Then I figured out from the SysV ABI that I can safely use a range of registers that needs no saving/restoring and also I can make use of the non-volatile registers that must be restored, because other called functions must restore that too.
I ended up implementing a dynamically allocated register serving system that can handle the needs of the compiling.
There are two types of registers: the temporary registers that are used in one instruction only for a specific role and the mapped 68k registers that are loaded once and kept until the registers must be released because the execution leaves the compiled code.
Back to the error message: eventually the free registers are running out because the compiler keeps the mapped 68k registers between instructions. I had to figure out some solution for enforcing releasing a previously mapped register when there are no more free registers left. Also, I had to make sure that I wouldn’t release the register that was allocated just recently and needed for the actual instruction compiling (or for the following instructions that might depend on the same 68k register).

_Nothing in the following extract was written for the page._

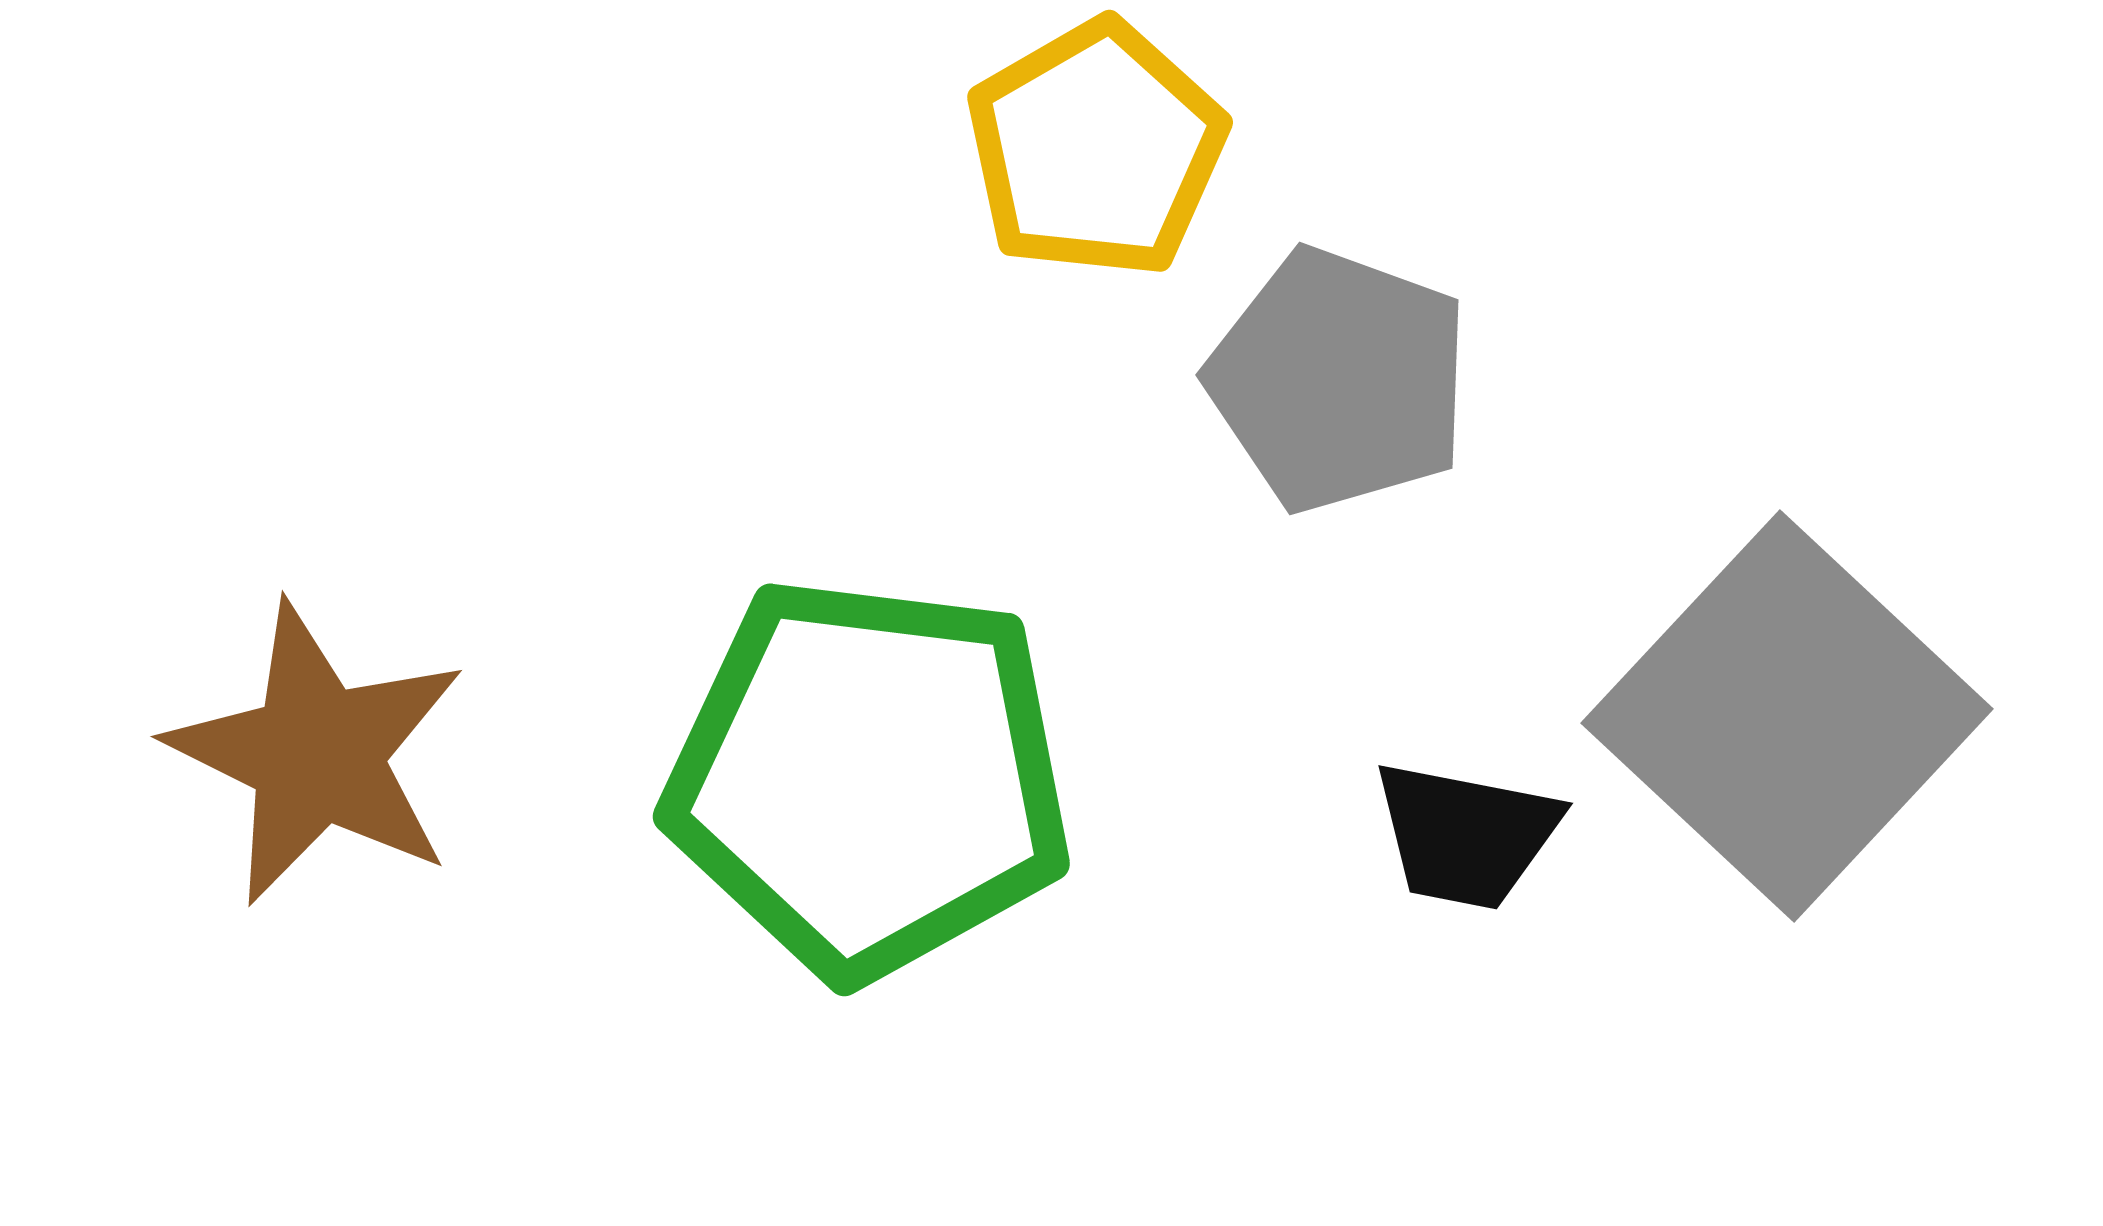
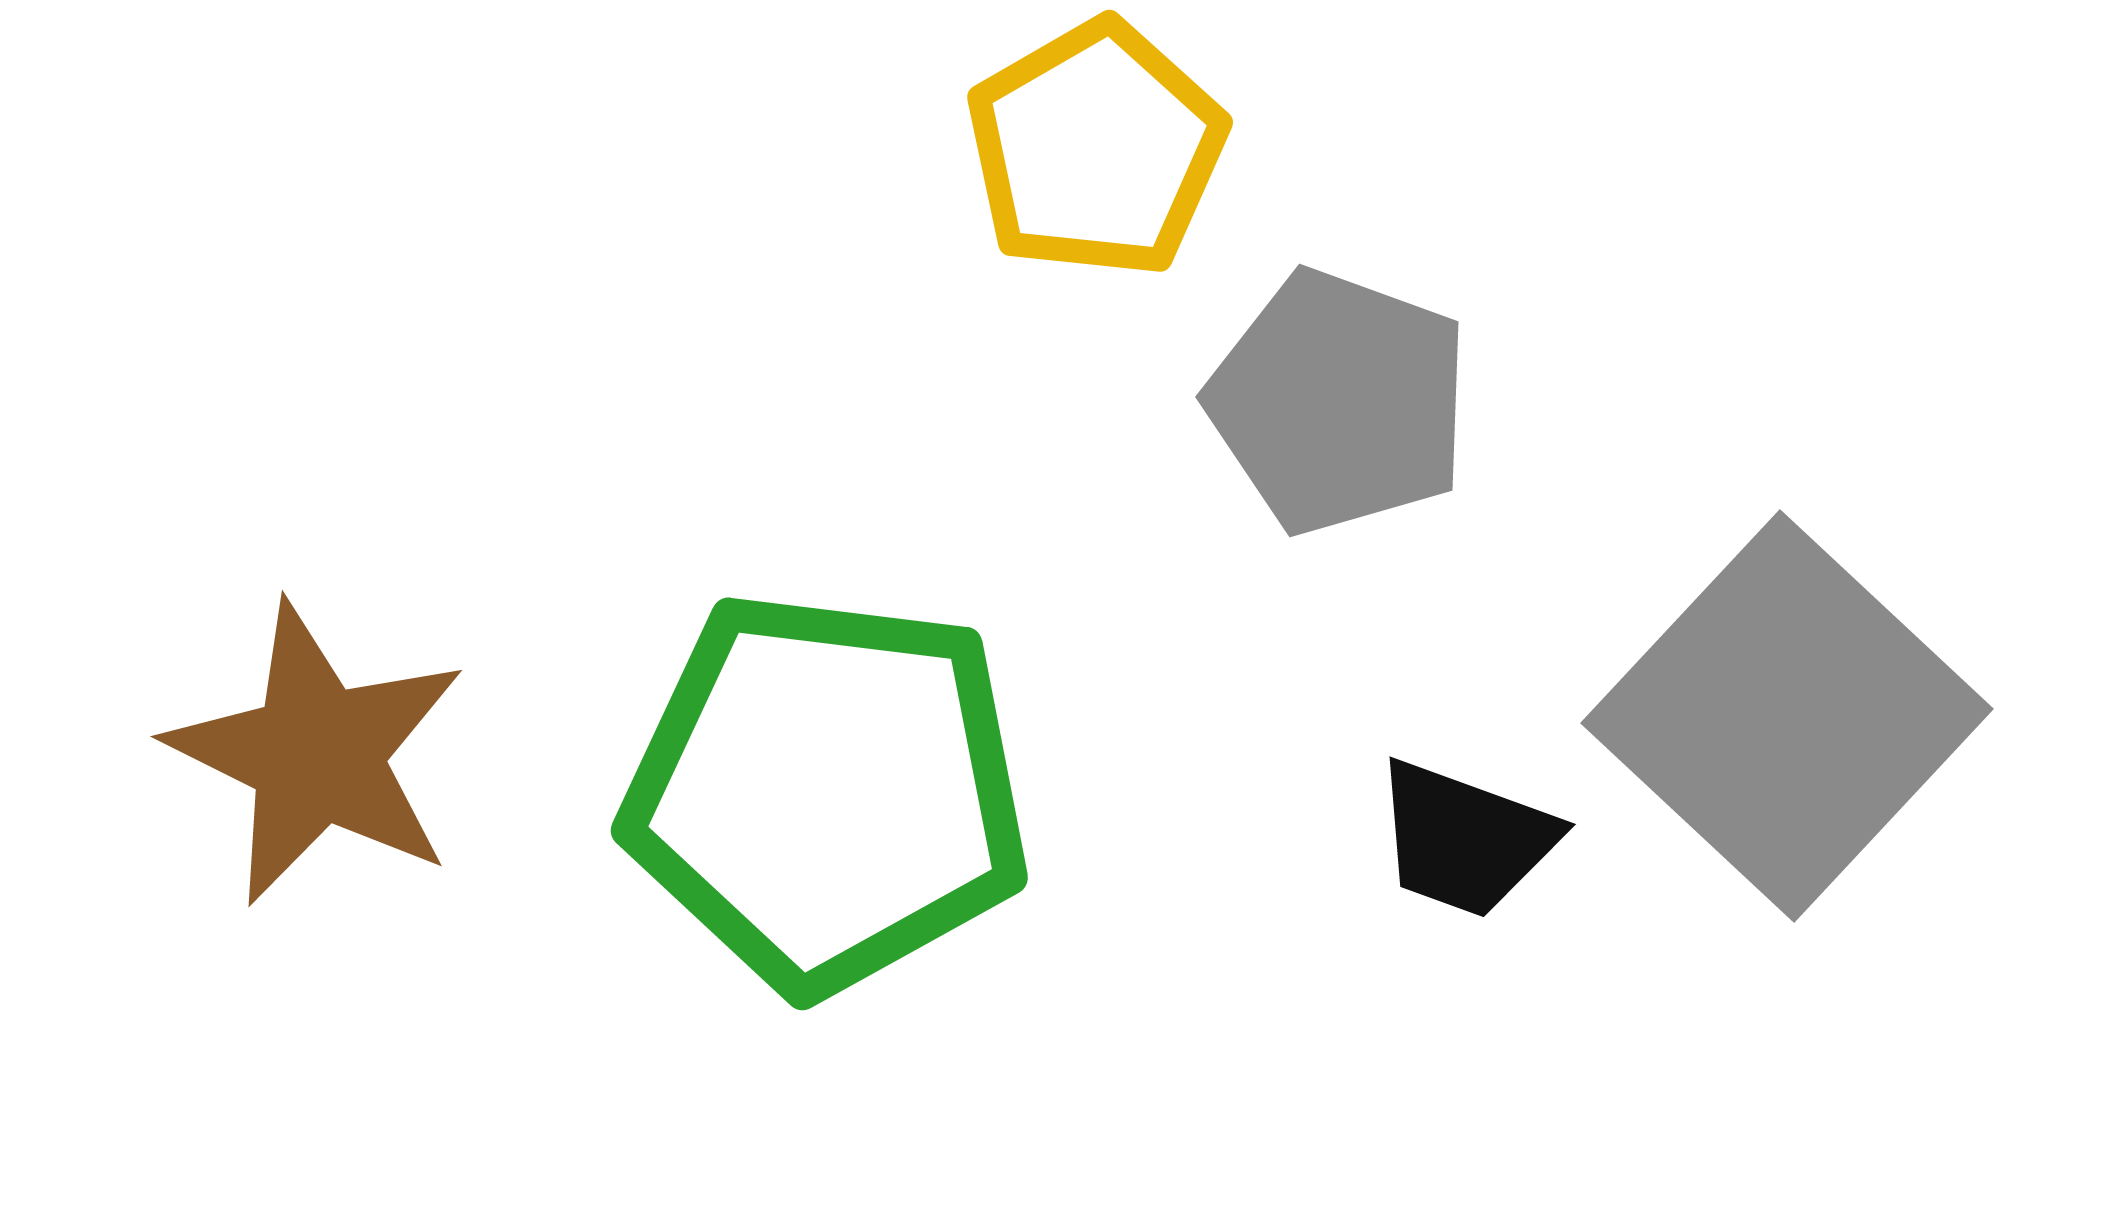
gray pentagon: moved 22 px down
green pentagon: moved 42 px left, 14 px down
black trapezoid: moved 1 px left, 4 px down; rotated 9 degrees clockwise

This issue was resolved by some simple locking mechanism for the mapped registers: when a register is mapped then in the same time it is locked for the actual instruction. At the end of an instruction all mapped 68k registers are unlocked but not released.
On enforced releasing of the registers I look for an unlocked mapped register and release it.
But I start searching for the next unlocked register in a round-robin manner, to make sure I won’t release-allocate-release the same register all the time.
This system looks robust enough to handle the needs of the compiling.
Back to the lies… errr… benchmarks
As I already mentioned: in the implementation I reached the point when almost all instructions are implemented that are needed by the Mandelbrot test. So let’s see how the compiled code performs.The test system consists of a Micro AmigaOne (G3/800 MHz), a slightly outdated AmigaOS4 version and my beloved Galaxy S2 who acts as a stopwatch. (Yes, I measure the time by using stopwatch. I didn’t want to spend too much effort on figuring out how to measure the time more precisely.)
Running the Mandelbrot test, I got the following results:
Interpretive: ~6 seconds,
JIT compiled: ~3 seconds.
Not too precise, but as it seems the JIT compiler is doing nice, the compiled code finished twice as fast as the interpretive.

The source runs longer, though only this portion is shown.